The project — which will reduce travel time between Kingston, Mandeville and points west — was originally scheduled for completion in October 2022 but has been extended to March 2023.
“A lot of people leave Mandeville on a Monday morning and go into Kingston and come back on a Friday afternoon. With the highway coming into Mandeville from Williamsfield, which will take 45 minutes from Kingston to come to Mandeville, urbanisation would somewhat ease because people would no longer want to go into Kingston to live,” he said.
“Mandeville is a very beautiful place. People can come here, live, raise their families, but it is a matter of how we do it,” he added.
He said the municipal corporation has seen a boom in the housing stock and that there is a great demand for land.
“…People are calling us asking if there is any land we know of that can be used to do housing,” he said.
He added that people are considering Mandeville as an alternative for housing over other parishes.

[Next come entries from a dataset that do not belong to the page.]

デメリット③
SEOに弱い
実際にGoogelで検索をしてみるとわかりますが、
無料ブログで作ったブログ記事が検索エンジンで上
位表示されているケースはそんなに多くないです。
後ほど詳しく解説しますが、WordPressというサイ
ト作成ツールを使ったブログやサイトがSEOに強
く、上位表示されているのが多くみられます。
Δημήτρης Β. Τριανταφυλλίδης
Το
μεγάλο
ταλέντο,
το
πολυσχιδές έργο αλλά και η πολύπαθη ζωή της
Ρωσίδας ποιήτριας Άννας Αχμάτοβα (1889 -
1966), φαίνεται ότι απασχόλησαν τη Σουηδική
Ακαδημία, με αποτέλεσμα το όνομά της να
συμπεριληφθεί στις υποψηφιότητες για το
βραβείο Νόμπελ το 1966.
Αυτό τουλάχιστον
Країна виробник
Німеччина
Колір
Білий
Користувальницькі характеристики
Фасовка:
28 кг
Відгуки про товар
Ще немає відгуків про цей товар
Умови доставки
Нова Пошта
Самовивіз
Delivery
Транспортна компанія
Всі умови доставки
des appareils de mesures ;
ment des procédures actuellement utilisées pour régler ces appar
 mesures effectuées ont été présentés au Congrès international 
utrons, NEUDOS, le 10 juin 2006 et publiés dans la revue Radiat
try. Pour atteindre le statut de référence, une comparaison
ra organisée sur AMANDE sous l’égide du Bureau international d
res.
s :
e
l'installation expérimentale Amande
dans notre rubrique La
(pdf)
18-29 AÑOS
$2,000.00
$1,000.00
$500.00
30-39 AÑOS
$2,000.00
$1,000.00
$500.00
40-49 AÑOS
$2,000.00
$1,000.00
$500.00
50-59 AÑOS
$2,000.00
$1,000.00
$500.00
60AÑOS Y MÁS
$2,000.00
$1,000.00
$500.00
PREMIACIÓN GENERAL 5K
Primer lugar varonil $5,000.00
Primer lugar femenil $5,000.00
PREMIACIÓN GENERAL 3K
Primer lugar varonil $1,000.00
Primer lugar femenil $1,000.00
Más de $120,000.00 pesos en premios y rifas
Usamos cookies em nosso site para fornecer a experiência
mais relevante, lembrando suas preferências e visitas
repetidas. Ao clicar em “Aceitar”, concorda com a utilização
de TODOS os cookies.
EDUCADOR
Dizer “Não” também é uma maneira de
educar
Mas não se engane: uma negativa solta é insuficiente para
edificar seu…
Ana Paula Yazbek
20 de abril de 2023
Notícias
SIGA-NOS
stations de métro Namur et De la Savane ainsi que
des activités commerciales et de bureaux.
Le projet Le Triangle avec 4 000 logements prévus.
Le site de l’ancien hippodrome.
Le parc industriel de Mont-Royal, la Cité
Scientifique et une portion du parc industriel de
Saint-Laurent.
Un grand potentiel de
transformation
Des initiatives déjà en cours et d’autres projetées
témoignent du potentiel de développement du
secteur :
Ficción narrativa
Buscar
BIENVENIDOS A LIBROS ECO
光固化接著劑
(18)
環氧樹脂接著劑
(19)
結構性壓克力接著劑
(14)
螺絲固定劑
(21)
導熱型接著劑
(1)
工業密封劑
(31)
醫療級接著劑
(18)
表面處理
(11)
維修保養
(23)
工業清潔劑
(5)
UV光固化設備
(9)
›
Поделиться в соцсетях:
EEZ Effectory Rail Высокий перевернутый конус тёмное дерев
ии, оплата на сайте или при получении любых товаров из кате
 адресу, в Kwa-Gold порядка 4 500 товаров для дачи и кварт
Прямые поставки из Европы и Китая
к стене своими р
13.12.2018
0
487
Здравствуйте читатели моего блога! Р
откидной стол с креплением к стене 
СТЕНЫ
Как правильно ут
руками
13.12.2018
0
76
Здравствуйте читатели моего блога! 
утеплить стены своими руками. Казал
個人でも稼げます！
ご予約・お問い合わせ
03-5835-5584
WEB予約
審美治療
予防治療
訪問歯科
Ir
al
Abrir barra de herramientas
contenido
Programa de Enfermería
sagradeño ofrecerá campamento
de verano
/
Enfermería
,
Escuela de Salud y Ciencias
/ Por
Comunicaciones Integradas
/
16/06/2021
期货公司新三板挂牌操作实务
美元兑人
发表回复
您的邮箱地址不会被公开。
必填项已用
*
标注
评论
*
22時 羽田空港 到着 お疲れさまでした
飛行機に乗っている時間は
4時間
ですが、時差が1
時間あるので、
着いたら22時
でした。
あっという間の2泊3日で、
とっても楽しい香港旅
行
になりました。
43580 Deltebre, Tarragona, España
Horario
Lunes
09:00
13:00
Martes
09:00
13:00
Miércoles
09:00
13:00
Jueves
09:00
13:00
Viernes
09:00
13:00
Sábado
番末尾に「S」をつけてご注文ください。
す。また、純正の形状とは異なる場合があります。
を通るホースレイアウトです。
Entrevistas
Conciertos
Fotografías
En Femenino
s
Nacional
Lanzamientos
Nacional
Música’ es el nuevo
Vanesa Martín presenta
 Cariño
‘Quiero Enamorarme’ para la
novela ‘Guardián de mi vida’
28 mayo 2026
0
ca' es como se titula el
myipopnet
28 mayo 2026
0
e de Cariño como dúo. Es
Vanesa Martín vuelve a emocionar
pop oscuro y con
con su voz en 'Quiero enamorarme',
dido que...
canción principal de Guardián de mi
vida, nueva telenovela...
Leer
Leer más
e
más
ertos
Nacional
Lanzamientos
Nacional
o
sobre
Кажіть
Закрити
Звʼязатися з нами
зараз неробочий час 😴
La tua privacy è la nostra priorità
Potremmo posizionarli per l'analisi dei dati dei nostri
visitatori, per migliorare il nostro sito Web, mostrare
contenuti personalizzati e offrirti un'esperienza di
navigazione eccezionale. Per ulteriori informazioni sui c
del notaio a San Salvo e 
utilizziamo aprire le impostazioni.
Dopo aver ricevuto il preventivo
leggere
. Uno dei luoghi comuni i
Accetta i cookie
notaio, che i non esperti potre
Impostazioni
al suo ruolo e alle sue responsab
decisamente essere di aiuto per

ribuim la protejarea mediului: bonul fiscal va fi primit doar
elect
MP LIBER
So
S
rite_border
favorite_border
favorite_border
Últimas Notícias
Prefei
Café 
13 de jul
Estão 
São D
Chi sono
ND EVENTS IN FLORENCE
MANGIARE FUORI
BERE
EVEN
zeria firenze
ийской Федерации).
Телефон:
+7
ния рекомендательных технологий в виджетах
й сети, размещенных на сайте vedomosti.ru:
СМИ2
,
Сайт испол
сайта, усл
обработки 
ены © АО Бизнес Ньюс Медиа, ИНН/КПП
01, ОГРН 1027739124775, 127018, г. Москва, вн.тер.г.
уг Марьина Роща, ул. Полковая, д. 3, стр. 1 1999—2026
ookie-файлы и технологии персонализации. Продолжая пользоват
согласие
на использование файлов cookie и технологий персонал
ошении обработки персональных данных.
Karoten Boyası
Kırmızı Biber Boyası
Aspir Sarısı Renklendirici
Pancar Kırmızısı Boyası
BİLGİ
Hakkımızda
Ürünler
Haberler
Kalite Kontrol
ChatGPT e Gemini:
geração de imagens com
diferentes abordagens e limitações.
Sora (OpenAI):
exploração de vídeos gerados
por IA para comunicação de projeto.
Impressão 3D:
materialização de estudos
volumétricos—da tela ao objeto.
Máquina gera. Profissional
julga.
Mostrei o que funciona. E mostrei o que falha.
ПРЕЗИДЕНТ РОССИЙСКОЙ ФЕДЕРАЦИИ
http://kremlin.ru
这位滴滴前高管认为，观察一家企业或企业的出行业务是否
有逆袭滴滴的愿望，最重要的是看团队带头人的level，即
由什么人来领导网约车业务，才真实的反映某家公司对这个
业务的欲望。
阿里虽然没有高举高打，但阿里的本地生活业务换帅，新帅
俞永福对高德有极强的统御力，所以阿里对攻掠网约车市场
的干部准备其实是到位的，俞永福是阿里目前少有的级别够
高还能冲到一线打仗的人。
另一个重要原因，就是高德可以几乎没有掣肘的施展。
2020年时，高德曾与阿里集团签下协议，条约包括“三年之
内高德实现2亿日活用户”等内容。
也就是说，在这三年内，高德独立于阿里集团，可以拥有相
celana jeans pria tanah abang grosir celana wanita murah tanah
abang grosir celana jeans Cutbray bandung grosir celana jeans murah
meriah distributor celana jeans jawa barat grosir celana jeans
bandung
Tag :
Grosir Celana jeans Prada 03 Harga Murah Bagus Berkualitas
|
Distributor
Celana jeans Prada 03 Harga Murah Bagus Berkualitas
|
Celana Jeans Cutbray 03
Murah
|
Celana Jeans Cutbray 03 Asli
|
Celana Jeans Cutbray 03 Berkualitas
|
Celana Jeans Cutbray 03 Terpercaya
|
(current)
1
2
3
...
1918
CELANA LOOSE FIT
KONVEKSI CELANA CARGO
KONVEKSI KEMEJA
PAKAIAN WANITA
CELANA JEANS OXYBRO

“…But it is a matter of getting people together, the powers that be to say ‘We are going to invest in Mandeville and bring it to a certain level,’ ” he said.
He said the town continues to struggle with congestion and inadequate space in its centre for facilities such as transportation centres.
“Mandeville town was never planned… the town emerged. Mandeville was that little quiet tea and coffee town so in terms of bus parks and all of that and the outlay… that was never envisaged properly,” he reasoned.
He said a plan for the Mandeville market to be redeveloped through a public-private partnership into a multi-storey centre was shelved years ago.
“I don’t know why. We had done a whole lot of studies, we have done the consultations; the consultants came from the United Kingdom. All the paperwork was done. We were only just to go to the Development Bank of Jamaica for them to put it out to tender to get a public-private partner that we could do what we wanted to do,” he explained.
“The situation was to take out the market — it is three and a half acres of land — that is one…. Have a transportation centre in the basement; the general ground provision type of markets on the ground floor. You do shops and haberdasheries on the second floor and then do additional parking,” he opined.
Mitchell said this would have alleviated the congestion in the town centre in terms of parking.
He said that “the only other aspect of urbanisation is to really do a new Mandeville.
“The new Mandeville will cost money because you need to go to Kingsland where there is a lot of land out there, 50 acres or so that was given to the Government,” he added.
The late former Custos of Manchester Dr Gilbert Allen was instrumental in getting Alpart (Aluminum Partners of Jamaica) to donate the land as it was his desire to see the Mandeville courthouse moved out of the congested town to Kingsland.
The historic Mandeville courthouse, which is said to be the oldest building in the town centre, was damaged by fire on November 7, 2019. The fire, which resulted in an estimated $35 million for repairs, forced judicial authorities to switch court trials to rented premises at James Warehouse Plaza, about 100 metres away from the centre of Mandeville.
In 2020 lands were acquired for the construction of a new courthouse on Brumalia Road, off Caledonia Road, a few hundred metres north of the old courthouse.
Soil testing was done at the location, adjacent to the Southern Regional Health Authority’s office, in 2020.
Mitchell said he is not satisfied that the proposed plan for where the courthouse is to be is the best decision.
“… Because you are moving the traffic from one area of the town to the other area,” he said.